Tylko miłe początki i… kolejna porażka

Polskie siatkarki przed ostatnim turniejem eliminacyjnym Ligi Narodów znalazły się w trudnej sytuacji.


By przedłużyć swoje szanse gry w turnieju finałowym w Ankarze, w każdym meczu muszą szukać punktów. W inauguracyjnym spotkaniu miały okazję pokonać wyżej notowaną reprezentację Włoch, ale jej nie wykorzystały. Ostatecznie przegrały 1:3 i jeszcze bardziej sobie skomplikowały sytuację. Jedno na tę chwilę jest pewne, spadek z tego elitarnego towarzystwa im nie grozi.

Polki rozpoczęły w świetnym stylu i szybko objęły prowadzenie 9:4. Włoszki miały spore problemy w polu serwisowym i popełniały wiele pomyłek. Nasze siatkarki prowadziły 23:16 i wszystko zmierzało do szczęśliwego końca. Jednak rywalki w jednym ustawieniu zdobyły 5 „oczek”, zaś w kolejnym 3 i doprowadziły do remisu 24:24. W grze na przewagi podopieczne trenera Stefano Lavariniego wykazały się większą odpornością psychiczną. Olivia Różański oraz Agnieszka Kakolewska zdobyły zwycięskie punkty. Jednak w kolejnych odsłonach była już znacznie gorzej, choć rywalki nie grały olśniewająco. Paola Egonu, atakująca reprezentacji Italii, była nie zatrzymania, ale i ona nie ustrzegła się błędów w polu serwisowym.
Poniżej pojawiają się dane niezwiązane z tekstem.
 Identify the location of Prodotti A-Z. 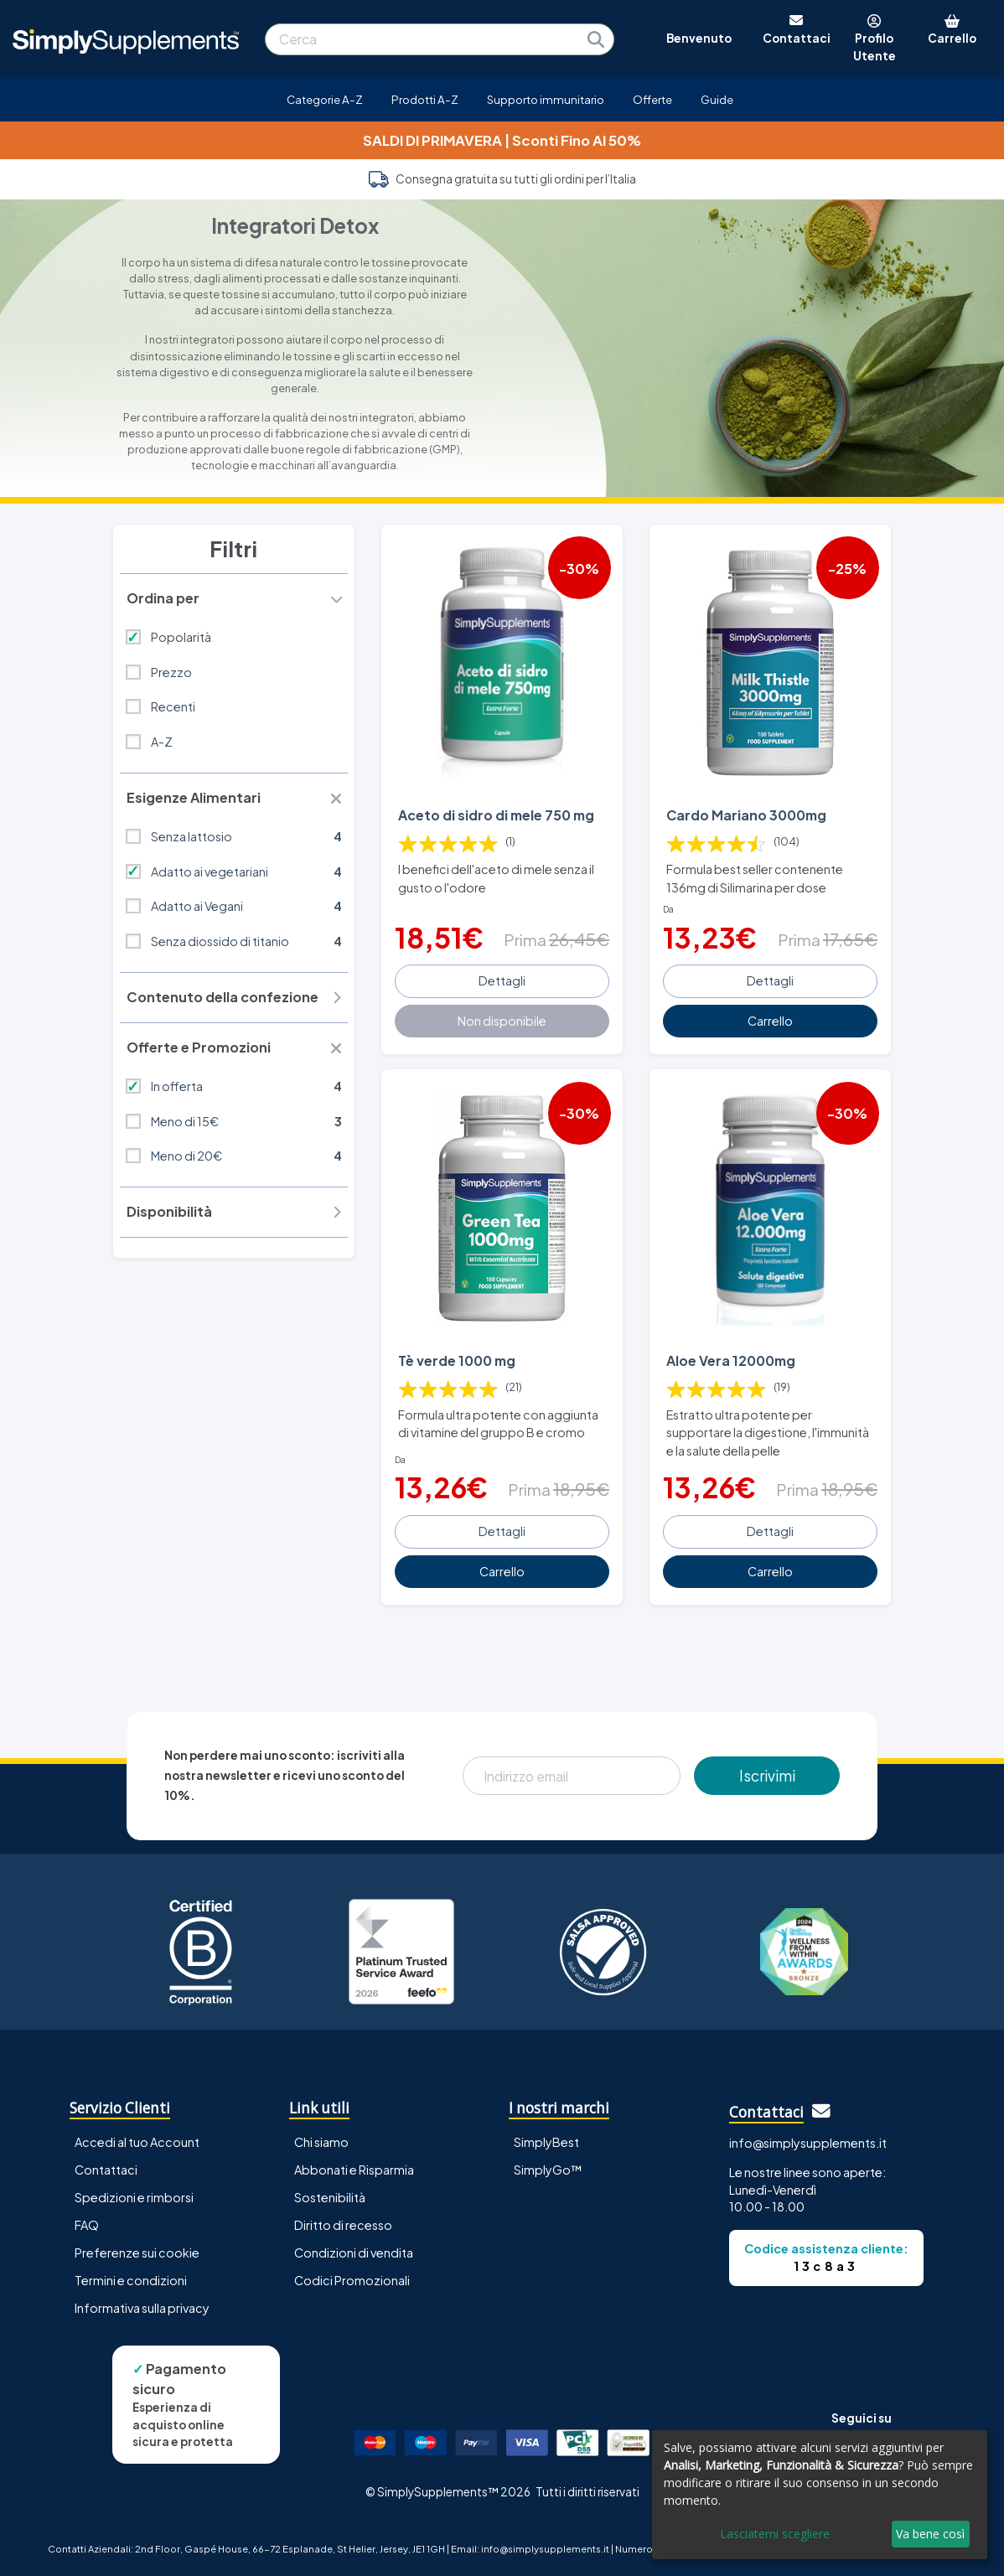
(424, 99).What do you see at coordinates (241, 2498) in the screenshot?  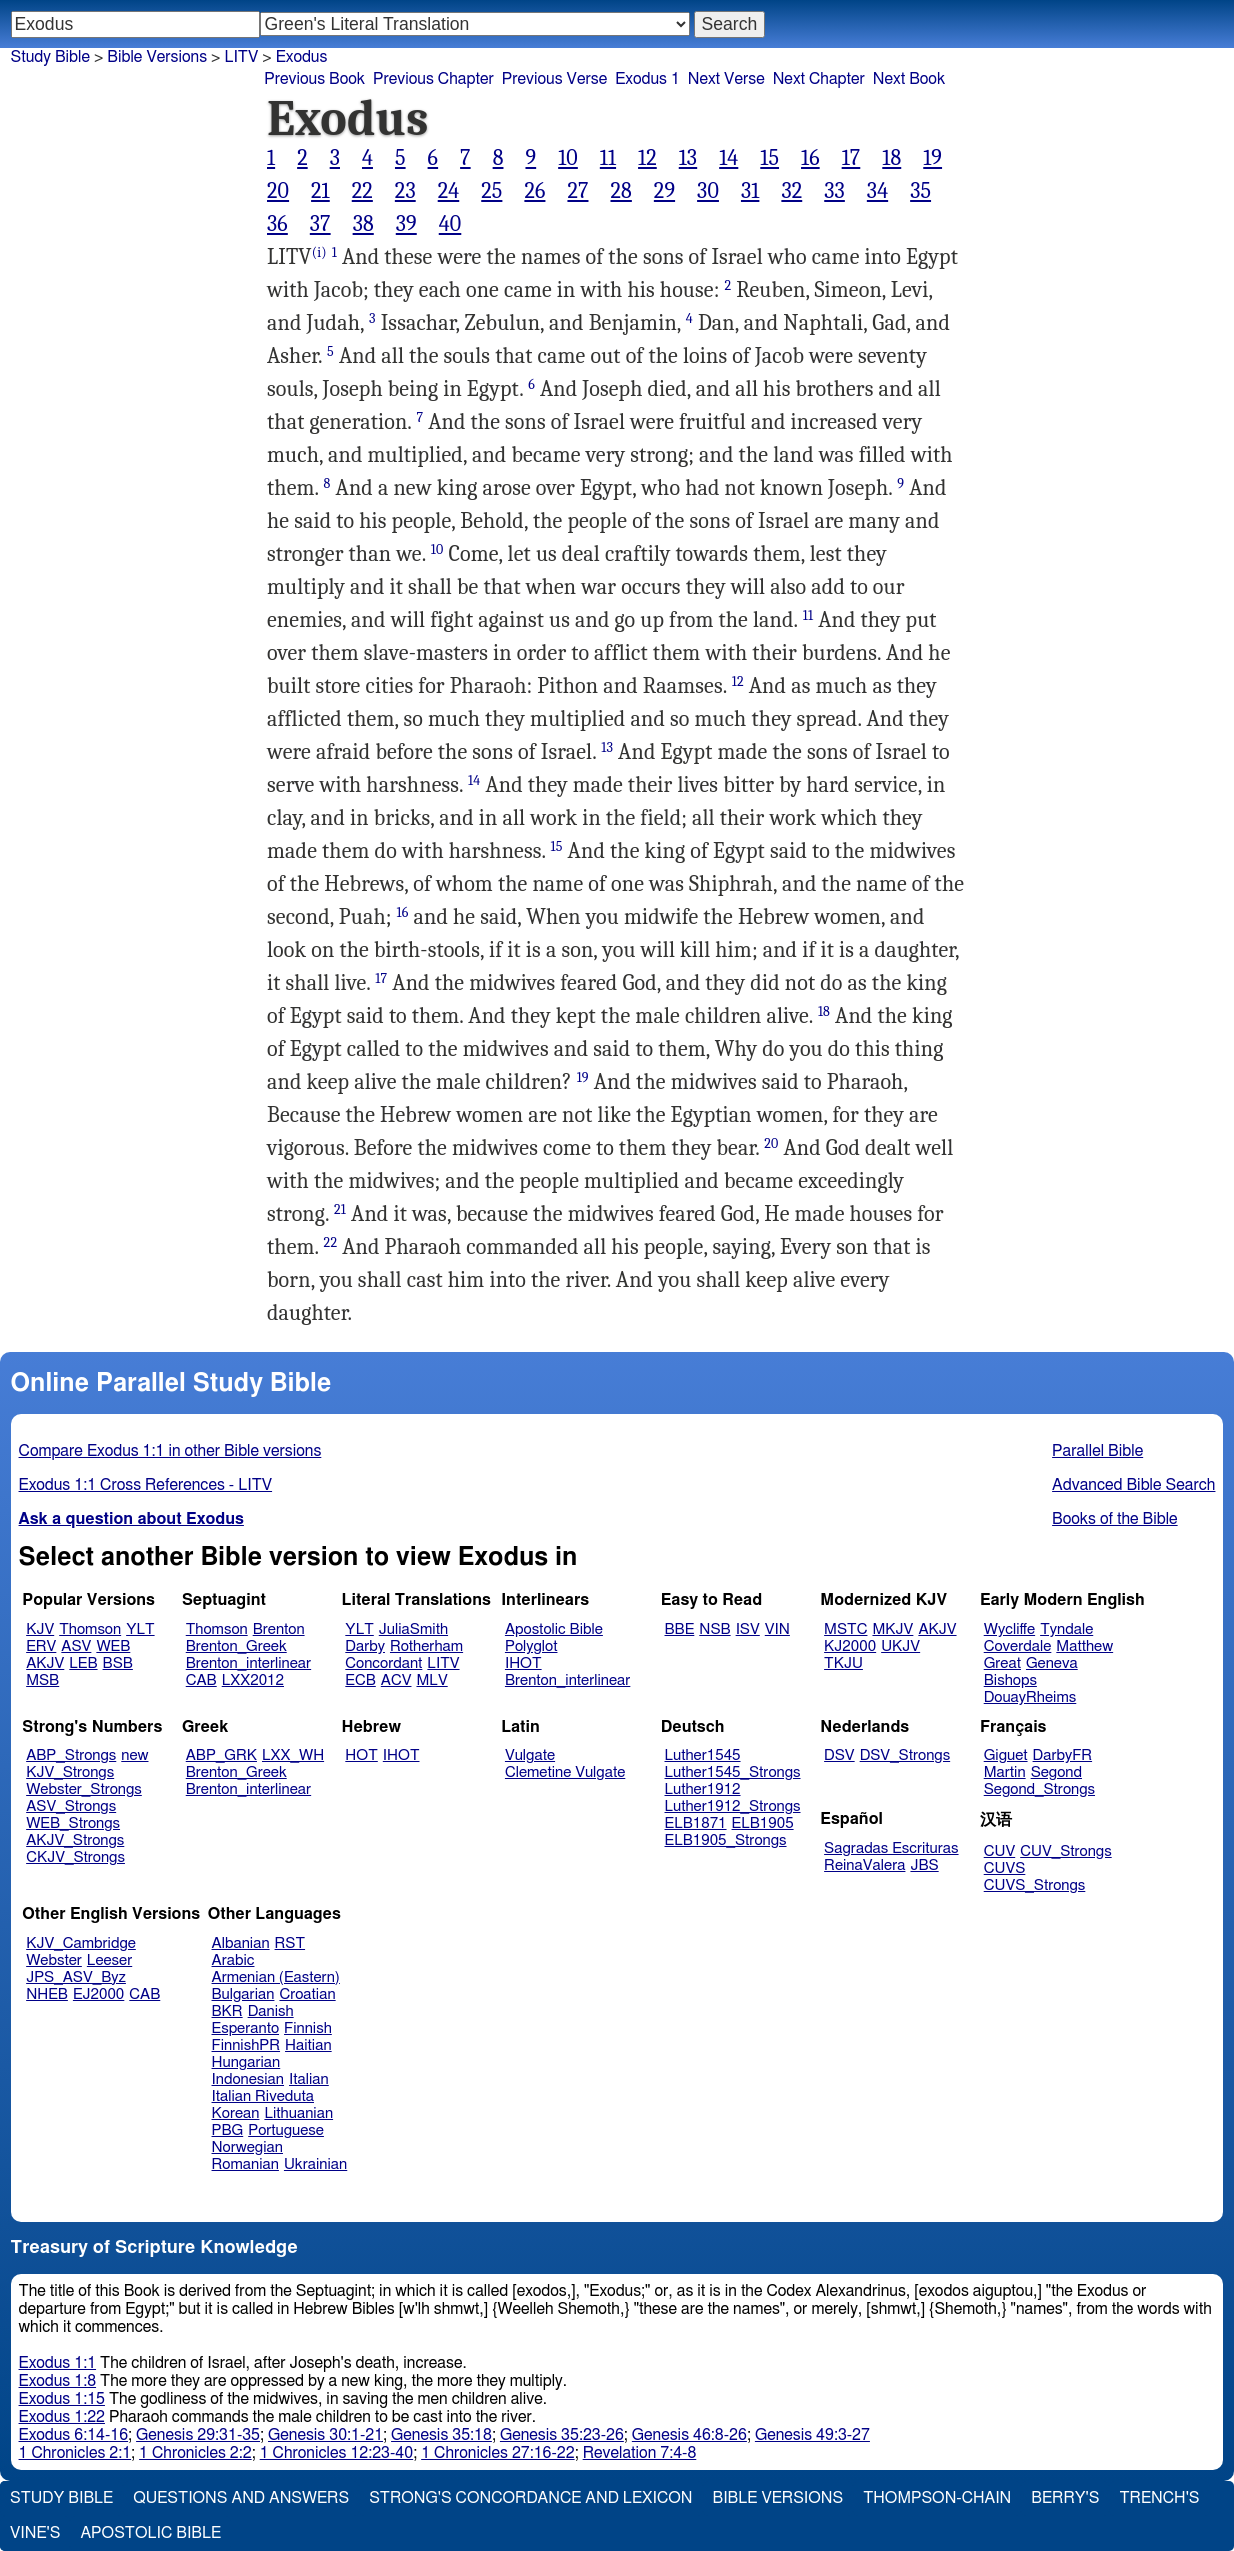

Najbardziej należy żałować 3. odsłony, bo polski zespół nieznacznie prowadził. Przy stanie 23:22 Egonu udanie zaatakowała, zaś w kolejnej akcji jej koleżanki skutecznie zablokowały. Włoszki prowadziły 24:23, ale do remisu doprowadziła Anna Stencel. W grze na przewagi włoskie siatkarki ustrzegły się błędów i były skuteczniejsze. A w kolejnej odsłonie, jak się później okazało, Włoszki już miały zdecydowaną przewagę, bo mocno zdegustowane Polki nie wierzyły w możliwości doprowadzenie do tie-breaka.

WŁOCHY – POLSKA 3:1 (25:27, 25:20, 28:26, 25:18)

WŁOCHY: Malinow, Gennari (6), Chirichella (8), Egonu (29), Degradi (19), Danesi (13), De Gennaro (libero) oraz Orro (3), Sylla (1), Lubian, Nwankalor. Trener Davide MAZZANTI.

POLSKA: Wołosz (4), Szlagowska (8), Kąkolewska (7), Różański (19), Czyrniańska (12), Stencel (6), Stenzel (libero) oraz Gryka (1), Górecka (1), Fedusio (1), Jurczyk. Trener Stefano LAVARINI.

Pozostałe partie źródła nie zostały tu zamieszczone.